The invention relates to a method and apparatus of the combined type for cleaning the cylinders of printing machines of the continuous type, for example of the so-called reel type, fitted with rubber printing cylinders which act simultaneously on the opposite surfaces of a continuous paper web unwound from the reel.

In order to carry out cyclical cleaning of the cylinders of these machines, work is currently done on individual cylinders using equipment of various kinds which comes into overall contact with the surface of the said cylinders, for example a cloth or other means soaked in a cleaning fluid generally comprising a suitable mixture of water and solvent which can remove part of the dirt dissolved by the fluid and/or which ensures that the dirt or its residue is carried onto the paper web which is kept in continuous movement at the right speed together with the cylinders being cleaned, and which subsequently transmits part of the cleaning fluid discharged from the sets of cylinders upstream to the said cylinders.

FIG. 1 illustrates the conventional and simplified system of a succession of four sets of printing cylinders, indicated by C1, C2, C3, C4 and C1′, C2′, C3′, C4′ which are respectively associated with cleaning units P1, P2, P3, P4 and P1′, P2′, P3′, P4′ of the aforesaid type, while N indicates the paper web which advances in the direction indicated by F. If each cleaning unit delivers for example 10 ml of fluid per second, the length of paper N between the first and second set of cylinders C1, C1′ and C2, C2′ discharges the first 10 ml of fluid onto the opposite surfaces, the length of paper between the second and third sets of cylinders C2, C2′ and C3, C3′ discharges 20 ml of fluid, the length of paper between the third and fourth sets of cylinders C3, C3′ and C4, C4′ discharges 30 ml of fluid, and finally from the last set of cylinders the paper web discharges onto opposite surfaces the sum of the said deliveries from the individual cleaning units, totalling 40 ml of fluid. It is obvious from this arrangement that the distribution of cleaning fluid is only advantageous for the last set of cylinders which are affected by the fluid delivered by the corresponding cleaning units and that carried by paper web N. It is further obvious that, as a consequence of such irregular distribution of the fluid over the printing cylinders, the times for a full cleaning cycle for the machine are governed by the cylinders upstream, which receive less fluid than the others. On the other hand the quantity of cleaning fluid delivered by the individual units cannot exceed the limits imposed by the capacity for safe disposal of a portion of the solvent by the drying stove located downstream from the sets of printing cylinders, and increasing the quantity of solvent distributed on the first set of cylinders C1, C1′ also cannot be envisaged as these would be prejudiced in that an excessive quantity of solvent would give rise to uncontrolled distribution of the dirt over the entire surface of these cylinders, because the said cylinder cleaning units are usually dimensioned to operate over the maximum working width of the printing cylinders. This method of operation would contaminate the printing machine and would unacceptably increase the times for the machine to return to quality after a washing cycle.

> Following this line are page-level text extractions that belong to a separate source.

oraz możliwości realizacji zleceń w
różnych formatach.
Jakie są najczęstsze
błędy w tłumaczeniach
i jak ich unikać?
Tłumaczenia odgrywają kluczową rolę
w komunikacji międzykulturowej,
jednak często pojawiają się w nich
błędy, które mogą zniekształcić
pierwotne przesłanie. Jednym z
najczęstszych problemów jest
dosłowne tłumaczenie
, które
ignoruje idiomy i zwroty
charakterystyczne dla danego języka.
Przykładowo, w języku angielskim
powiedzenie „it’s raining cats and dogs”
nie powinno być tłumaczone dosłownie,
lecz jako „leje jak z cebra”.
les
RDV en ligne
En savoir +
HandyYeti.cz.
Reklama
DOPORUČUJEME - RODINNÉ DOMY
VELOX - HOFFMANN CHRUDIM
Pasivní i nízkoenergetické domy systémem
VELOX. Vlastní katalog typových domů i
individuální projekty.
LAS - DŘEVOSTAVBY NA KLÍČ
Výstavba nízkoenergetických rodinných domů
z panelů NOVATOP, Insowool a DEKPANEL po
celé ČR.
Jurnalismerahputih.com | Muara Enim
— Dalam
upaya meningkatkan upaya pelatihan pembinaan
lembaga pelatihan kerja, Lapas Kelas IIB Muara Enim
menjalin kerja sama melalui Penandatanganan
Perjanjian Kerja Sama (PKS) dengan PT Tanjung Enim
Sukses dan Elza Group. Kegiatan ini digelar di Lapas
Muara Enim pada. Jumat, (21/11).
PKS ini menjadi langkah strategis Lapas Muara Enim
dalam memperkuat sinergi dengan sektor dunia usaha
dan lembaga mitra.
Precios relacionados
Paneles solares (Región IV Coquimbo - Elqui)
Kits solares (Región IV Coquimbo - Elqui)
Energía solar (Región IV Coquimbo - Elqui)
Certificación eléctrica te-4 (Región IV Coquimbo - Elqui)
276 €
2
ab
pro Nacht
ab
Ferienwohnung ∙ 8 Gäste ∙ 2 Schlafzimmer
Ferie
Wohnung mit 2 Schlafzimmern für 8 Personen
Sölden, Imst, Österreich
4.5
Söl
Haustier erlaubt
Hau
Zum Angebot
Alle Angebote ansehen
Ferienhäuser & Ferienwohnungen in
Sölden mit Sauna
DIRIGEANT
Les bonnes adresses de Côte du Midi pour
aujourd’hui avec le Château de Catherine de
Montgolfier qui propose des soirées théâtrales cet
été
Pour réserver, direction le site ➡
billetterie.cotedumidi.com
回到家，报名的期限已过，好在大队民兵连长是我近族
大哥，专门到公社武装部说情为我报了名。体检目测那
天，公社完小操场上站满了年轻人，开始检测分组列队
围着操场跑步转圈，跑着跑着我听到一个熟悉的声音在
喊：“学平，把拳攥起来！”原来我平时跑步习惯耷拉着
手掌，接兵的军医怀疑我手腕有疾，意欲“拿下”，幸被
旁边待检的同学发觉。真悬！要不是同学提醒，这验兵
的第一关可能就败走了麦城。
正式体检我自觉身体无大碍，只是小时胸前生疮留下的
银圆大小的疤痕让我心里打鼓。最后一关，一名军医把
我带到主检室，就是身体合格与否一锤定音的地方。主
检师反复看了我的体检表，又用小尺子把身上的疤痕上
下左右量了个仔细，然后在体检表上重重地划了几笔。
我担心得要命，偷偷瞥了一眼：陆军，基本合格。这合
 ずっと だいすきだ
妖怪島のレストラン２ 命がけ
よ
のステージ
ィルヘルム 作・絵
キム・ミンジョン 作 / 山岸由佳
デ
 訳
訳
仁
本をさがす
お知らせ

In addition to the said disadvantages there is the fact that if the cylinders work on a paper web of minimum width, the said cleaning units will deliver the cleaning fluid to both the central working part of the cylinders, that which is working on the paper web, and the non-working sides of the cylinders. This condition will give rise to the use of very large quantities of solvent, which will be partly dispersed in the air and partly recovered by specific cleaning means, with corresponding costs and corresponding cycle times. This recovery is however never total, as a result of which some of the cleaning fluid remains on the unused side parts of the printing cylinder, causing a considerable delay in the time for the printing machine to return to quality, or the times required for the machine to clean itself and to return to producing prints of acceptable and constant quality.

The known art teaches the use of cleaning fluids of the oily type, which are also ecological in that they are vegetable-based, with an evaporation factor which is half that of conventional mixtures of fluids characterised by a low water content and therefore by the ability to be used in quantities which are for example twice those of conventional fluids, without prejudicing the tensile strength of the paper web. Tests have been carried out on the use of these fluids in the cloth cleaning systems mentioned above in order to reduce the cycle times for cleaning printing cylinders, but instead of shortening cycle times the times and costs of returning the printing machine to quality have been increased and this disadvantage has stood in the way of the use of these oil-based cleaning fluids.

When faced with very stubborn dirt, those responsible for the operation of printing machines of the rotary type sometimes spread solvent-containing cleaning fluid, in bottles which are tipped over and caused to oscillate transversely over the web, onto the paper web as it advances, upstream from the printing cylinders, so that the spread solvent affects the full width of the web, but with a distribution which is certainly not uniform. This operation is carried out in the justified conviction that when the paper web is partly soaked with solvent it comes into contact with the active surface of the printing cylinders, with the ability to improve the operation of cleaning these cylinders, assisting the action of the cloth or other type of cleaning equipment with which the cylinders are equipped. In recent times equipment with irrigating bars located transversely over the paper web upstream of the printing cylinders has also been proposed in order to uniformly distribute small quantities of solvent over the web so as to carry out in an automatic and improved way what was previously carried out manually by those responsible for operating printing machines. The use of such equipment has not however succeeded in substantially reducing the times and quality of printing machine cylinder wash cycles.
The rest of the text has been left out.